Director: Umberto Lenzi
Year: 1975
Country: Italy
Rating: 7.5
Aka - The Executioner

Dubbed

This Italian cops and killers film is a blow torch to the face. It was Umberto Lenzi's entre into the Poliziotteschi genre after having done just about everything else - Spaghetti Westerns, spy, Peplum and Giallo. He isn't shy with this one diving into a morass of psycho violence and sexual sleaziness from the start. He hires Tomas Milian and Henry Silva to play opposite one another but not as I expected. Silva plays the dedicated Inspector while Milian is a creepy deranged force of evil.
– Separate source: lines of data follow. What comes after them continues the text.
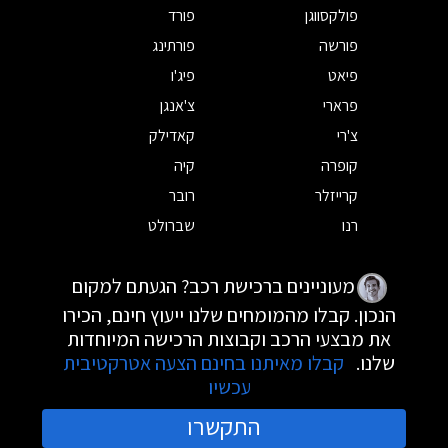
פולקסווגן
פורד
פורשה
פורתינג
פיאט
פיג'ו
פרארי
צ'אנגן
צ'רי
קאדילק
קופרה
קיה
קרייזלר
רובר
רנו
שברולט
מעוניינים ברכישת רכב? הגעתם למקום
הנכון. קבלו מהמומחים שלנו ייעוץ חינם, הכירו
את מבצעי הרכב וקבוצות הרכישה המיוחדות
שלנו.
קבלו מאיתנו בחינם הצעה אטרקטיבית
עכשיו
התקשרו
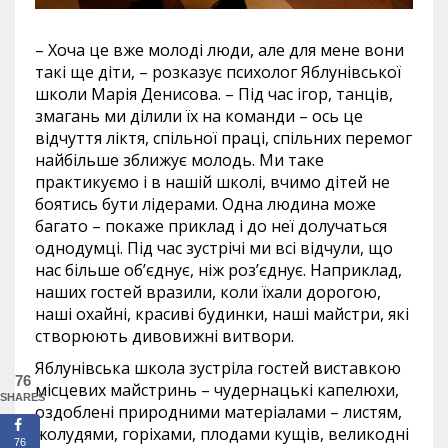
– Хоча це вже молоді люди, але для мене вони
такі ще діти, – розказує психолог Яблунівської
школи Марія Денисова. – Під час ігор, танців,
змагань ми ділили їх на команди – ось це
відчуття ліктя, спільної праці, спільних перемог
найбільше зближує молодь. Ми таке
практикуємо і в нашій школі, вчимо дітей не
боятись бути лідерами. Одна людина може
багато – покаже приклад і до неї долучаться
однодумці. Під час зустрічі ми всі відчули, що
нас більше об’єднує, ніж роз’єднує. Наприклад,
наших гостей вразили, коли їхали дорогою,
наші охайні, красиві будинки, наші майстри, які
створюють дивовижні витвори.
Яблунівська школа зустріла гостей виставкою
76
місцевих майстринь – чудернацькі капелюхи,
SHARES
оздоблені природними матеріалами – листям,
жолудями, горіхами, плодами кущів, великодні
76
It was Milian's first film in the genre as well and both he and Lenzi were to go on to many more. Silva too of course but usually as a killer. It took me a while to realize that Milian was playing Giulio behind the sunglasses and his scary laugh and distorted face at times. After this terrific performance, I am surprised he wasn't typecast as an insane killer and rapist. It is a tour de force of depravity.
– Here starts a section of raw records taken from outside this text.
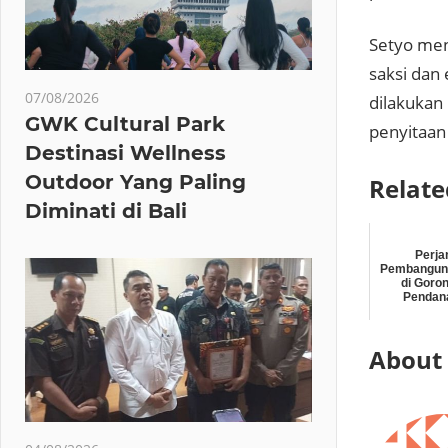
Setyo men
saksi dan
07/08/2026
dilakukan
GWK Cultural Park
penyitaan
Destinasi Wellness
Outdoor Yang Paling
Relate
Diminati di Bali
Perja
Pembanguna
di Goro
Pendana
About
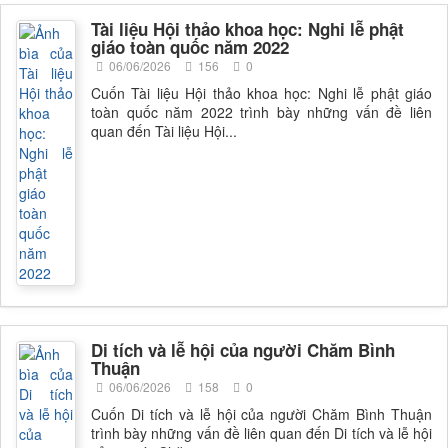
Tài liệu Hội thảo khoa học: Nghi lễ phật
giáo toàn quốc năm 2022
06/06/2026
156
0
Cuốn Tài liệu Hội thảo khoa học: Nghi lễ phật giáo
toàn quốc năm 2022 trình bày những vấn đề liên
quan đến Tài liệu Hội...
Di tích và lễ hội của người Chăm Bình
Thuận
06/06/2026
158
0
Cuốn Di tích và lễ hội của người Chăm Bình Thuận
trình bày những vấn đề liên quan đến Di tích và lễ hội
Giulio is the getaway driver in a bank heist but when a cop gets nosy, he shoots him dead on the street and he and the gang go on a merry chase with the cops behind them. When they escape, the other men beat the crap out of Giulio for killing a cop. They should have just killed him. The beating seems to have unhinged him even more and he tells his girlfriend (Anita Stringberg) that he has plans to make a lot of money. Enough to retire on. He loops in two losers (Ray Lovelock, Gino Santercole) for his plan. Initially, the two of them seem to be simply petty thieves but as time goes on the insanity and blood lust seems to be contagious.



They kidnap the daughter (Laura Belli) of a wealthy industrialist and the killing and weird depravity begins - stringing up naked people and machine gunning them after forcing them to perform oral sex. Inspector Grandi (Silva) is on the case and he plays it very straight. We don't see the seething Silva until near the end. There is a lot of talent all around this film - Ernesto Gastaldi wrote the script, Luciano Martino produced it, Federico Zanni is the cinematographer and Ennio Morricone provided the score. It is raw and nasty and mean.